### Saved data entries
*** Begin section ***
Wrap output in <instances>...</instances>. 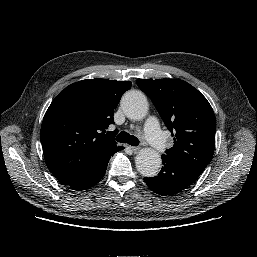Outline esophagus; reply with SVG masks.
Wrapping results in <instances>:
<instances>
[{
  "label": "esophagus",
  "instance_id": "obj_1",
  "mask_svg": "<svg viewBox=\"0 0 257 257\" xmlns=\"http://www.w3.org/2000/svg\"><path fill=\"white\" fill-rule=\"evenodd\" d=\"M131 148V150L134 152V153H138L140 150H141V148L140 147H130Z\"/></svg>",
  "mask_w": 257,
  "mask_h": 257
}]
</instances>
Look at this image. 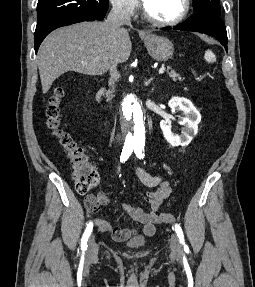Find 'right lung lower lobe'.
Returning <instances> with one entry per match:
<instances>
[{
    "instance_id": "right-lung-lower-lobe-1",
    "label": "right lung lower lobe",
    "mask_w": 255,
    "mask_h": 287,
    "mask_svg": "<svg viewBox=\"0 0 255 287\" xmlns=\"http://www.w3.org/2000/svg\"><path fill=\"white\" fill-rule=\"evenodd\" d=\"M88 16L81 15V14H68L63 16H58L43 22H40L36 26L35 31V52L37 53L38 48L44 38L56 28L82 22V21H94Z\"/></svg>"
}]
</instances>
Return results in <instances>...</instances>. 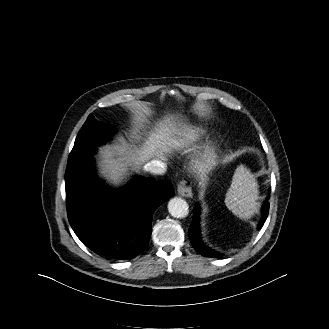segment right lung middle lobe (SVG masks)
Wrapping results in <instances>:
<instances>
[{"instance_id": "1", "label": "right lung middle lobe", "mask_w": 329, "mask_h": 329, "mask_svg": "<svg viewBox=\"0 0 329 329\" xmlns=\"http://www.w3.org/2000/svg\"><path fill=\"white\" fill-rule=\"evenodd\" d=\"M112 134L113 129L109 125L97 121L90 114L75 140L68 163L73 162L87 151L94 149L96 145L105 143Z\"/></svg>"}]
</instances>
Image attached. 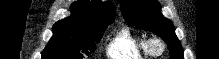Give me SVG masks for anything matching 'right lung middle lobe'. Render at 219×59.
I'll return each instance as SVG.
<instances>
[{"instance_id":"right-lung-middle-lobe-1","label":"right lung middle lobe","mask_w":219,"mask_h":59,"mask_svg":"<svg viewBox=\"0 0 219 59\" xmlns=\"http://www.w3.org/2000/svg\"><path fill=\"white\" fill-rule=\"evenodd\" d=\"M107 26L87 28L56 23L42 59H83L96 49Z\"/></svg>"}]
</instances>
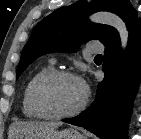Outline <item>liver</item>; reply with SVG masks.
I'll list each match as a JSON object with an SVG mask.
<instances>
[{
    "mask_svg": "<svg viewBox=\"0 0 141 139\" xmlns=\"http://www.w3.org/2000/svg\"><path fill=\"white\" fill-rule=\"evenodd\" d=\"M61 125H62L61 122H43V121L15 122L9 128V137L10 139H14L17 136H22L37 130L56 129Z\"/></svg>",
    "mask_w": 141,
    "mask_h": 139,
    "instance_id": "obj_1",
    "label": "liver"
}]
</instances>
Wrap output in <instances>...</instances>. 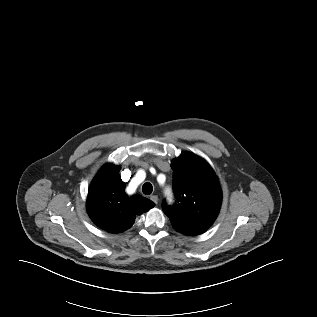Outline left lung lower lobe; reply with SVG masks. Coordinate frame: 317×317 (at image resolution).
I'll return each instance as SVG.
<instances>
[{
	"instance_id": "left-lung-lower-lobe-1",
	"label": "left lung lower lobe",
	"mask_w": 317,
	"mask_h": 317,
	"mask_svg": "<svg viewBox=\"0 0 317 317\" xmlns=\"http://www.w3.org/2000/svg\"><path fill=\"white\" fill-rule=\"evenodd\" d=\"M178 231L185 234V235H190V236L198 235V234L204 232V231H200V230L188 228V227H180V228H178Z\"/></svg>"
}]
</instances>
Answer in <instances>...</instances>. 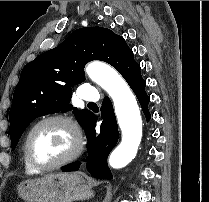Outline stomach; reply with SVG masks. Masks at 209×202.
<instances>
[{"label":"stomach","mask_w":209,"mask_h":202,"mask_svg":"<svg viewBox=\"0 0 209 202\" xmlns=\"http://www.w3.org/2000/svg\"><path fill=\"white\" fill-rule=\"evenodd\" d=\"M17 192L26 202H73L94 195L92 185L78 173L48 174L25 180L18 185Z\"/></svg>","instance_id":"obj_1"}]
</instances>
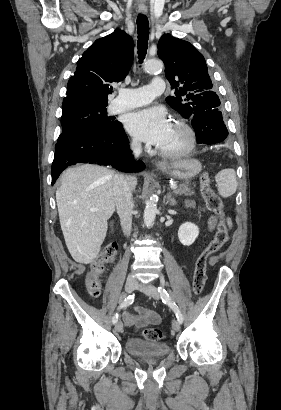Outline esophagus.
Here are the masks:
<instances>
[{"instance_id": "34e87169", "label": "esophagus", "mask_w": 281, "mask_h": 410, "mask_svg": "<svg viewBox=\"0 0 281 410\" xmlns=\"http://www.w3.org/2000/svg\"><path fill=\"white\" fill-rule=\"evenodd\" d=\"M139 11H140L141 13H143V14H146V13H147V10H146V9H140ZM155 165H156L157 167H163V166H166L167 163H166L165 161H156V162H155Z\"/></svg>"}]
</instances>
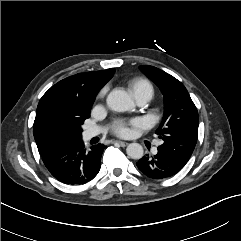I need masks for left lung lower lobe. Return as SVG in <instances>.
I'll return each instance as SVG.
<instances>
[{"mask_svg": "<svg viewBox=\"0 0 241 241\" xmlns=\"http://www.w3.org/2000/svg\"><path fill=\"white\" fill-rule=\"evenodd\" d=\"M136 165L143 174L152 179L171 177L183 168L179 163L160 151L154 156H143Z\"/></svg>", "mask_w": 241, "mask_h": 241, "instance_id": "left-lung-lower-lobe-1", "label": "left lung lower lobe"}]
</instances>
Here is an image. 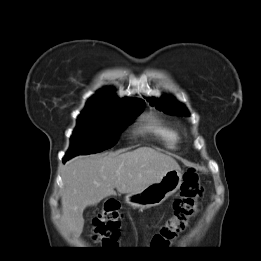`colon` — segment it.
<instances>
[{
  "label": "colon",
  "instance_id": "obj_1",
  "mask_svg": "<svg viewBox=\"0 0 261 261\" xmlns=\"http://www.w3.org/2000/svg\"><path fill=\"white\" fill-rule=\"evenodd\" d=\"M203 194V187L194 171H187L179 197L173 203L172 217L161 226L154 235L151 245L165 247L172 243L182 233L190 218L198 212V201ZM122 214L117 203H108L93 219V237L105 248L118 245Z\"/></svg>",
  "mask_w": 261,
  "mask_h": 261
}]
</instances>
*** End section ***
*** Begin section ***
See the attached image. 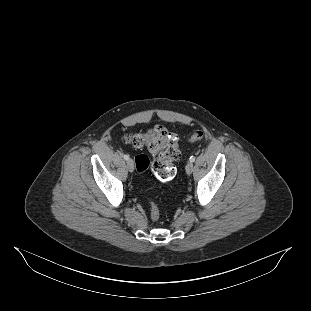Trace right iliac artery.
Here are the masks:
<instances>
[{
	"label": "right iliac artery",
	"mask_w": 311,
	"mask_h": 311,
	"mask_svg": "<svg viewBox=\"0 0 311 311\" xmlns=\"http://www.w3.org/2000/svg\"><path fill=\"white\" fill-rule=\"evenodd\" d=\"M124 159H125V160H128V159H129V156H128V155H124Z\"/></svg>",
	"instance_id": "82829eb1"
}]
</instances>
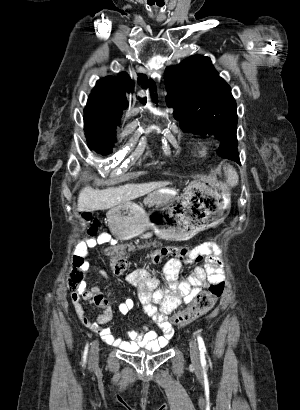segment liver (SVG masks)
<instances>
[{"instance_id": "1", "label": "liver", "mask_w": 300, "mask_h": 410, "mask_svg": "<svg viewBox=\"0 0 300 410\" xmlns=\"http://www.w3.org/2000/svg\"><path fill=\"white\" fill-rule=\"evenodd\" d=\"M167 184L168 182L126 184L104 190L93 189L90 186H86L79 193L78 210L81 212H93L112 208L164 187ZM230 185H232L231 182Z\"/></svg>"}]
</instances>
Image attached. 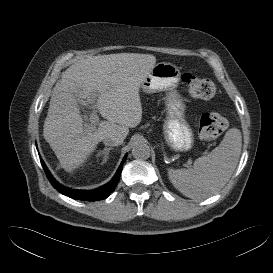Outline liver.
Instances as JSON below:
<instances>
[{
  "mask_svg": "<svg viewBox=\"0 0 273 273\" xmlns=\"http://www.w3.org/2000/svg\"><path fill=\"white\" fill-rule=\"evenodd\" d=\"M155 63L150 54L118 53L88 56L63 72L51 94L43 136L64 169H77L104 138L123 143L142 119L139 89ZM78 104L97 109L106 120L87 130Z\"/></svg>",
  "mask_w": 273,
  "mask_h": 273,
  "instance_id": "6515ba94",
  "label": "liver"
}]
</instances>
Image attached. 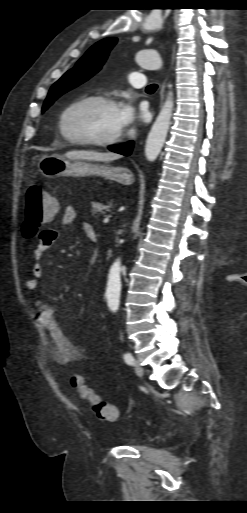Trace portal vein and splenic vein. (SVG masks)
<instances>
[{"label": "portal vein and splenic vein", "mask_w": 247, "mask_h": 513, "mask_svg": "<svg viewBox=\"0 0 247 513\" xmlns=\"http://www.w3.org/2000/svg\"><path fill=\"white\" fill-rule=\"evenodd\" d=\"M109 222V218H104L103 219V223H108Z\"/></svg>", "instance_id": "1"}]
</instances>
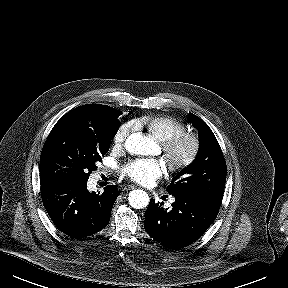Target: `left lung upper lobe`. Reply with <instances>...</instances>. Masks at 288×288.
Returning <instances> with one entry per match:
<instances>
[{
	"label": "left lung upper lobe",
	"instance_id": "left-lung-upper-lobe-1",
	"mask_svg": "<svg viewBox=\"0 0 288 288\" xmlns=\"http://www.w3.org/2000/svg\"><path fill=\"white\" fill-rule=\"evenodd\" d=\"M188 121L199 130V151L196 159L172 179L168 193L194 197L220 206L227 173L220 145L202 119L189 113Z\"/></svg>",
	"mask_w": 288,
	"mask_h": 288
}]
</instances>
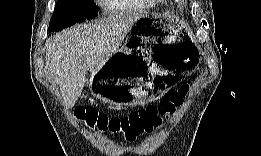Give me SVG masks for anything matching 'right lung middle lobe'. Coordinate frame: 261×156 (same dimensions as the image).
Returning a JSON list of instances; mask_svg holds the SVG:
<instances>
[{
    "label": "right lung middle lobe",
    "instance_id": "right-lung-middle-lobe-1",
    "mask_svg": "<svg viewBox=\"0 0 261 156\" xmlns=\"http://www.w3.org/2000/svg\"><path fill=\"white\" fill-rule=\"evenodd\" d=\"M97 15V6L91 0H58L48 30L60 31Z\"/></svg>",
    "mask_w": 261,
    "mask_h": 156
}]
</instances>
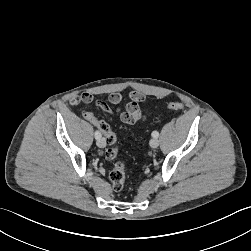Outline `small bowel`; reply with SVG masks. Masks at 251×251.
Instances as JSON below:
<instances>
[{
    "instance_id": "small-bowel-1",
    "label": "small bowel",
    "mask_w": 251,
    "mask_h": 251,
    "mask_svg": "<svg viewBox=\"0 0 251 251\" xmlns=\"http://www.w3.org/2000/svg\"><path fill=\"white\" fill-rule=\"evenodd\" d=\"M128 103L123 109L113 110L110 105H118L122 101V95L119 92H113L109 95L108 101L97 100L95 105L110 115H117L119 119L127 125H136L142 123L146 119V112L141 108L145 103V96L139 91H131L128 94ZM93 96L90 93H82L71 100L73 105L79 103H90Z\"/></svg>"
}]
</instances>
*** End section ***
*** Begin section ***
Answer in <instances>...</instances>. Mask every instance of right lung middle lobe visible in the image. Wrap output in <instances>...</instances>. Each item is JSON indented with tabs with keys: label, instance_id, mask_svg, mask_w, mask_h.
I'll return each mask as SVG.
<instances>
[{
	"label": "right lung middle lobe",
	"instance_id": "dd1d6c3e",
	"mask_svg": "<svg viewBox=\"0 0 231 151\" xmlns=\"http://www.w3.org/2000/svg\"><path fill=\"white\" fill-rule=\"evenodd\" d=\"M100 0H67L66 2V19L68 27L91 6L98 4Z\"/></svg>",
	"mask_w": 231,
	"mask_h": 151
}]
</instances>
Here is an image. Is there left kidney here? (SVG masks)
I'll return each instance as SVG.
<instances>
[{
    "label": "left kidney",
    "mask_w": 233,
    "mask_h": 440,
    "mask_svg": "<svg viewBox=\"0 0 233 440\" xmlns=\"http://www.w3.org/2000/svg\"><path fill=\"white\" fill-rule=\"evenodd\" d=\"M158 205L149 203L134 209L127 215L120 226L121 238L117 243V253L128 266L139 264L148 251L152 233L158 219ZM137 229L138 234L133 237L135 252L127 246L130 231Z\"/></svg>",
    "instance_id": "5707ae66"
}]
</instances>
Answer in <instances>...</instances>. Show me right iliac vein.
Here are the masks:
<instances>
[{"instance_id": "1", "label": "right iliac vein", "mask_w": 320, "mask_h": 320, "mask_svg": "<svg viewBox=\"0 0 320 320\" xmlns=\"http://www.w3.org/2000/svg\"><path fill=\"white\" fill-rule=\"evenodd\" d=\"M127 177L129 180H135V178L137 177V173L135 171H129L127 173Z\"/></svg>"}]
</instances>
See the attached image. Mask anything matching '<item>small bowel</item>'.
*** End section ***
Set down only the lines above that fall between the line holding "Answer in <instances>...</instances>. Show" and the line holding "See the attached image. Mask", inclusive, keeping each exact.

Answer in <instances>...</instances>. Show me right iliac vein.
Here are the masks:
<instances>
[{"instance_id": "1", "label": "right iliac vein", "mask_w": 320, "mask_h": 320, "mask_svg": "<svg viewBox=\"0 0 320 320\" xmlns=\"http://www.w3.org/2000/svg\"><path fill=\"white\" fill-rule=\"evenodd\" d=\"M127 177L129 180H135V178L137 177V173L135 171H129L127 173Z\"/></svg>"}]
</instances>
See the attached image. Mask anything matching '<item>small bowel</item>'.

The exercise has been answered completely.